The Singing Dodo: Columbia Workshop, Robert Adler

Warning: my understanding of these talks was at times pretty thin and any error in discussing the topics are almost certainly mine.

Robert Adler's talk focused on uses of the Euler characteristic to summarize complex shapes such as the brain in 3-D. The fact that a number derived by algebraic topologists would nicely do that sort of thing for you is not a big surprise---I gather that's one of goals of the field[1]. It was interesting to hear the Euler characteristic defined in terms of the pattern of adding and subtracting alternating features of a shape because it reminded me of a children's book I recently read to my son which uses a number like that as part of a puzzle.

Figure 1: Algebraic topology is everywhere! My son now knows how to calculate the Euler characteristic for solid straight-sided shapes.

I went back and checked and it turns out the definitions are identical and indeed the Euler characteristic is defined in that book for polyhedra.

More interesting from a data visualization point of view was the presentation of a (I gather common) method for representing the components (e.g.- verteces, edges, and faces in the case of polyhedra) which make up a complex shape and how they are "born" and "die" when a descending threshold is applied to the object in one dimension.

The thresholding is best explained using a landscape (mountains, valleys, that sort of thing) in three dimensions. The threshold is a plane at a set height in 3-D space, starting well above the landscape. As the threshold descends it first contacts the highest points on the landscape and those features are "born" in the visualization (barcode), as it descends through the landscape there is a set of rules for when new components are "born" or "die". Robert Adler was kind enough to mention some of these topological rules in passing to give us a sense of their flavor but he spared us the details[1].


Figure 2: Thresholding on a 4-D space with the resulting barcode (3 categories of bars). Each bar represents the lifespan from birth (on left) to death (on right) of a feature. This could be applied to summarizing the brain. [2]

My understanding of the main point of the talk was that these barcodes were a convenient way of summarizing multi-dimensional shapes and they were currently being applied to problems such as the comparison of brain scans from alzheimer's patients and matched controls. According to Adler, the main difficulty with making these comparisons (not that it's stopping anybody) is that there is no good understanding of the statistical properties of these barcodes, therefore no method for defining a null hypothesis or statistical model for the data (what would non-informative priors on barcodes look like anyway?)

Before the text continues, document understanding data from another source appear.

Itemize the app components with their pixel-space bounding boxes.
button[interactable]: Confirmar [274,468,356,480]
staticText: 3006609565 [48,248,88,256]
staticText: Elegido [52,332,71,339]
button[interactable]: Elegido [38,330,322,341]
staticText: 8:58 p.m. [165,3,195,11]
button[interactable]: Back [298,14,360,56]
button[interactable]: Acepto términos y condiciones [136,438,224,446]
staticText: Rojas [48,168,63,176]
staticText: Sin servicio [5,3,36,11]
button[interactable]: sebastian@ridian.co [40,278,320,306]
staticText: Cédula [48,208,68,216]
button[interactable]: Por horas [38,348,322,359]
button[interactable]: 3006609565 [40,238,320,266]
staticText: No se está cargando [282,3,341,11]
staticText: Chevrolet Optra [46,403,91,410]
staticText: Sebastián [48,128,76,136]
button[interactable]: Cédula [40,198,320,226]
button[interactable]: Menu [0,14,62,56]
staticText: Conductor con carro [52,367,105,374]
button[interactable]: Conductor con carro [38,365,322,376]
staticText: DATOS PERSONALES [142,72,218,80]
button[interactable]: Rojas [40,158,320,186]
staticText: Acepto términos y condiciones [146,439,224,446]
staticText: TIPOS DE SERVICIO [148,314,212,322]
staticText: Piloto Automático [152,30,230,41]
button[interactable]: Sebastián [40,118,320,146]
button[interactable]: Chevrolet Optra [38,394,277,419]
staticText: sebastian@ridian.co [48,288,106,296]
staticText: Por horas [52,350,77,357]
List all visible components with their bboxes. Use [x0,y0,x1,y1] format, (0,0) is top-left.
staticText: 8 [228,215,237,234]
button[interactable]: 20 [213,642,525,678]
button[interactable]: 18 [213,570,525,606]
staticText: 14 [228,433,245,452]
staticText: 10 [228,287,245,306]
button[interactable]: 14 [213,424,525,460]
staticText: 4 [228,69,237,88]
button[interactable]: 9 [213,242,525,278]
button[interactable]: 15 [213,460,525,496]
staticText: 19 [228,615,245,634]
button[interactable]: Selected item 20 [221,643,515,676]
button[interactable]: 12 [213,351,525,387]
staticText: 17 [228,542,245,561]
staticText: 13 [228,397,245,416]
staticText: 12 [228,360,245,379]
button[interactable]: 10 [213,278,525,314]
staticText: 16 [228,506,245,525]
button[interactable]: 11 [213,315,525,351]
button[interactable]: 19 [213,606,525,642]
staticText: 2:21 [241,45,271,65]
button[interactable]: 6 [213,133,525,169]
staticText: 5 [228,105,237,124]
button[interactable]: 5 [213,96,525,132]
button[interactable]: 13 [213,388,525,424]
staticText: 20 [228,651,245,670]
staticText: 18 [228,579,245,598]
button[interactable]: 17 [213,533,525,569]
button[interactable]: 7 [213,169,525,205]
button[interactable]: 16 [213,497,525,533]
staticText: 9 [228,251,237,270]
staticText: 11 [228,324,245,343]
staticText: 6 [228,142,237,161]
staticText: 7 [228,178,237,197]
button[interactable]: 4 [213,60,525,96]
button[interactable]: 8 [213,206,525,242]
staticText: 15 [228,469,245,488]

Obviously these techniques are applicable to biology since brain scans were one of the examples Adler discussed, but I wonder if there are other less obvious places where these approaches are relevant. After all, the barcodes are generated by thresholding an n-1 dimensional object living in an n-dimensional space. It doesn't have to be a physical object. I assume that you need some local autocorrelation to get any coherent barcode (think of the autocorrelation of height in the 2-D landscape in 3-D space), but other than that there seem to be few requirements for crunching the numbers. This is, of course, a discussion I should have tried with Dr. Adler while he was in front of me, but I hadn't digested the talk yet so I missed my chance.

I guess the question I need to spend some time with is: what other types of spaces can be summarized in this way? The local autocorrelation in the thresholded values gives some clues but it's not very clear. For example, can pedigrees be visualized this way (based on the continuity in genetic similarity)? Phylogenies more generally? Is there a point to that summary?